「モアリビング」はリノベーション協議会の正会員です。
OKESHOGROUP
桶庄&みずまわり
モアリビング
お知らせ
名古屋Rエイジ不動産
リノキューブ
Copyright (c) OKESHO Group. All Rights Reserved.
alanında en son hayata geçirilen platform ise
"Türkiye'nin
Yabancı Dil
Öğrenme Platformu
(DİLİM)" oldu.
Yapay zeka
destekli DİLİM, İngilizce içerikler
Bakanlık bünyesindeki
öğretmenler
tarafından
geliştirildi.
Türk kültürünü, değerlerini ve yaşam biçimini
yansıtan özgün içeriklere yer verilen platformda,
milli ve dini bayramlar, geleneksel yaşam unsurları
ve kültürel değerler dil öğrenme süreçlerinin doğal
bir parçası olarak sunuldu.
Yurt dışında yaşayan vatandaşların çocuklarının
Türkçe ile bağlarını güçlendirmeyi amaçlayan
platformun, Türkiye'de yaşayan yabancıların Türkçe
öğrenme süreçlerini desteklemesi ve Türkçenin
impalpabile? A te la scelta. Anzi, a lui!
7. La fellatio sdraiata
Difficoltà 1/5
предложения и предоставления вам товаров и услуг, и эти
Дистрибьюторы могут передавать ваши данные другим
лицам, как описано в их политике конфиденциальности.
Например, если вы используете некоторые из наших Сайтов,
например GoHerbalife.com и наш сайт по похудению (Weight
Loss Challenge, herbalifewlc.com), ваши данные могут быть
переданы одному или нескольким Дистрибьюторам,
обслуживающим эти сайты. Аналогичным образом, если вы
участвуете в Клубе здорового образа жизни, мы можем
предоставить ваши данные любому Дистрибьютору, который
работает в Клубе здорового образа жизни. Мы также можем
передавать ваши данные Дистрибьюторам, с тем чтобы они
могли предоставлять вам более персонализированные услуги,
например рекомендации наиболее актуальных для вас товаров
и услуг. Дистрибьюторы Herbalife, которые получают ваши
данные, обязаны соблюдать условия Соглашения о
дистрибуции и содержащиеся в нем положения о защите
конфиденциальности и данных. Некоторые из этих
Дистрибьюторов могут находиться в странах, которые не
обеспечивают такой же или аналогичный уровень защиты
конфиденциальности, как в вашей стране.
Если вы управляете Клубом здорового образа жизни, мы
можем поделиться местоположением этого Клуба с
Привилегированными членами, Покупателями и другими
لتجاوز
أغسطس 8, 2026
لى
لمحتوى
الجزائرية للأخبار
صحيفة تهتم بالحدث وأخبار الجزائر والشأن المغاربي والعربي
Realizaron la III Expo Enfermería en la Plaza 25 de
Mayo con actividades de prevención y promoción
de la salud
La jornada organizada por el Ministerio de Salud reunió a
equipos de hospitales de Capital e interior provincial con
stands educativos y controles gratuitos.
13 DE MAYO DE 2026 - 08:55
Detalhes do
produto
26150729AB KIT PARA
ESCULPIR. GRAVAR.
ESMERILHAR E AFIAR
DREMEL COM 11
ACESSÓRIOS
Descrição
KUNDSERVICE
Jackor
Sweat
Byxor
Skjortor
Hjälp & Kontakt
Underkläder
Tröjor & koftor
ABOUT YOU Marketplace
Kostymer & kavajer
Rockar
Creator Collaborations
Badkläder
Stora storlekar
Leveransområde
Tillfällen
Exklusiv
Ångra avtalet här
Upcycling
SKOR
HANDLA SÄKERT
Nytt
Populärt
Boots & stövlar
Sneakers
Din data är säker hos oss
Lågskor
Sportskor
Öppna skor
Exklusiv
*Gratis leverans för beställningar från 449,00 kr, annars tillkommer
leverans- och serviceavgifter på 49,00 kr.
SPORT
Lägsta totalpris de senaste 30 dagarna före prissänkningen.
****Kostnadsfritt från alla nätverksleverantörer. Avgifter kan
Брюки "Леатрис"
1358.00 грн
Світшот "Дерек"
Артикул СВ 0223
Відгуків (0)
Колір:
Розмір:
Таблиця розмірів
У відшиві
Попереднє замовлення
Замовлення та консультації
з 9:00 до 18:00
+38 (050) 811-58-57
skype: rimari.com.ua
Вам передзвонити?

..............................

--- What is required ---
In the data above, copy every line where the string "товаров" appears.

--- Response below ---
предложения и предоставления вам товаров и услуг, и эти
например рекомендации наиболее актуальных для вас товаров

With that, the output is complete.